Ergonomics (also known as human factors) is the science of designing objects and environments so that they properly fit the individual using them. Researchers in ergonomics use scientific methods to study how an individual interacts with objects in his or her environment. They then redesign those objects and that environment to improve each individual’s working situation.
The particular method that ergonomics employs depends on what researchers are studying. For instance, ergonomics can look at physical factors that affect individuals at work.
Physical factors involve studying human anatomy to better understand how muscles and bone alignments function while using equipment. For example, poorly designed furniture can force an individual to lie down or sit in an unnatural posture, which eventually leads to problems like back pain. To prevent such problems, physical ergonomics helps us design comfortable, ergonomic furniture.

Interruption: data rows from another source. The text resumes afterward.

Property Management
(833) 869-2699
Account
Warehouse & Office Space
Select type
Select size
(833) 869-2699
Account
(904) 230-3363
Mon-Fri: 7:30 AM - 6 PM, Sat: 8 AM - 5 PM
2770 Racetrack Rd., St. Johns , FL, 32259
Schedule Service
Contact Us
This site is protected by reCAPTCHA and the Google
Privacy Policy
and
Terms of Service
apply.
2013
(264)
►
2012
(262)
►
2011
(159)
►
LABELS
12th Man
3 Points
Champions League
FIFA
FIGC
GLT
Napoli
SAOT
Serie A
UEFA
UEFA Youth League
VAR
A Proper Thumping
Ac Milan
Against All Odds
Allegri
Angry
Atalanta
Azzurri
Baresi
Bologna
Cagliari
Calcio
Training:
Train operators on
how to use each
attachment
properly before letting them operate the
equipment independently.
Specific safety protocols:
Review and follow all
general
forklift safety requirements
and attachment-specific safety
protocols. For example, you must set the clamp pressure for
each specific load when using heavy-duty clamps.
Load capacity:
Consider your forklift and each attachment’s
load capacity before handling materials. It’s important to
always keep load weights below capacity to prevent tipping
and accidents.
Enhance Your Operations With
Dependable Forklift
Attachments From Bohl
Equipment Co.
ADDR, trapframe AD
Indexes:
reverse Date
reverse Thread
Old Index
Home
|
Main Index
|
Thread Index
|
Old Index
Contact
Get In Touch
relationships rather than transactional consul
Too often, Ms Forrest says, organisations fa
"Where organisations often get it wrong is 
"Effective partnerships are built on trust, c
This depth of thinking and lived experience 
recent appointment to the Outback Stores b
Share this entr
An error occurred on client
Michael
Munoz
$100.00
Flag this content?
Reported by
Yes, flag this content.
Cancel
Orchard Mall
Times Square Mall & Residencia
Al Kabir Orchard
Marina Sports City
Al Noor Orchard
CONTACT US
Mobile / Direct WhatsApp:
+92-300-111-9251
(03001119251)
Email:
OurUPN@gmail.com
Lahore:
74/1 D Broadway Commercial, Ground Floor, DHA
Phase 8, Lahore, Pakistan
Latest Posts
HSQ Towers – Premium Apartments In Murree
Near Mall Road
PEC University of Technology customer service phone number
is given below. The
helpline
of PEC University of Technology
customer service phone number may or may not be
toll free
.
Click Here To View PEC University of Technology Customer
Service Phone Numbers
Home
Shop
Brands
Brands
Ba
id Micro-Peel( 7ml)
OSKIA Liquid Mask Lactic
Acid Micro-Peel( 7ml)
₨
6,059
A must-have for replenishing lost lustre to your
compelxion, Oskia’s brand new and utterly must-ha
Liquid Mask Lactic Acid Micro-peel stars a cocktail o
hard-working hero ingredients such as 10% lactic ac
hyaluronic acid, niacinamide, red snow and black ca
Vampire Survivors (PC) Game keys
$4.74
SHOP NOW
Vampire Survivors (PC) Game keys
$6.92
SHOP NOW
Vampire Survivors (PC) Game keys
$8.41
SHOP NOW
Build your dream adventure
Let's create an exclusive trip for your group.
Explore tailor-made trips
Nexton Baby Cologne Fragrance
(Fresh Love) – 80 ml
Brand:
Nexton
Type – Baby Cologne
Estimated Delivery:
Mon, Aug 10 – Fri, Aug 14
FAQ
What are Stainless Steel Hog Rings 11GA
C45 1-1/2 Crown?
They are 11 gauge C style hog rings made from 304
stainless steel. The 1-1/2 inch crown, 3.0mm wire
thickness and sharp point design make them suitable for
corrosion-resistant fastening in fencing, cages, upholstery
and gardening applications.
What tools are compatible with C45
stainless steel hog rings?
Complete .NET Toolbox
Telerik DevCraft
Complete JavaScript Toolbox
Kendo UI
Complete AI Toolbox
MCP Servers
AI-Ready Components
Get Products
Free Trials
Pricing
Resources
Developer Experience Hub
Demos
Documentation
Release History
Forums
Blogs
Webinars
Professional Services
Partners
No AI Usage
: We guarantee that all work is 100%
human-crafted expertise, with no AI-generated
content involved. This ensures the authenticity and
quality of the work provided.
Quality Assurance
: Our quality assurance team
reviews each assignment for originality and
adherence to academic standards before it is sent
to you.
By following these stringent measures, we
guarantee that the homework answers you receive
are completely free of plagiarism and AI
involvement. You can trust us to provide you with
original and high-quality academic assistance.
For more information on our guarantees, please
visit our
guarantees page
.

How to Improve Ergonomics in the Workplace
Since many of us spend a lot of time at work, improving ergonomics in the workplace brings many noticeable benefits. Applying ergonomics will transform the workplace into a more relaxing, productive and healthy environment.
For office jobs that entail sitting at a desk for eight hours a day, an ergonomic desk height will relieve workers from turning or lowering their heads to unnatural positions, thereby preventing neck and back strain. Similar improvements could be made for workers who use computers on a regular basis. Typing and other repetitive tasks can eventually result in a repetitive strain injury when they are not performed using an ergonomic computer workstation.
Complete your own ergonomic assessment and improve workplace ergonomics with these tips:
- For your legs, do not leave your feet dangling. When you sit down, ensure that your feet rest on the floor and do not dangle above it. Use a footstool or footrest if you cannot lower the chair.
- For your arms, support the forearms. Supporting the weight of your arms helps relax your neck and shoulders. To help support your arm weight, consider using forearm supports, which place the hands into a proper typing position.
- For your back, sit properly and do not slouch. Use chairs that support good posture, especially at computer workstations, where typing for hours at a time is common. Also, do not slouch. Many ergonomic studies suggest that slightly leaning back is better for lower back support than sitting perfectly upright and leaning forward.
- For your neck, avoid leaning forward. Always keep your head positioned in line with the neck, and avoid leaning your head forward. Place the computer monitor right in front of your line of vision.
- For your eyes, avoid digital eyestrain. Too much light coming directly into your eyes can lead to digital eyestrain, so make sure your monitor is about an arm’s length in distance from your head, and do not set the brightness of the screen too high.
- For your whole body, take breaks. Do not forget to take regular breaks throughout the workday whenever possible, even if they are short ones.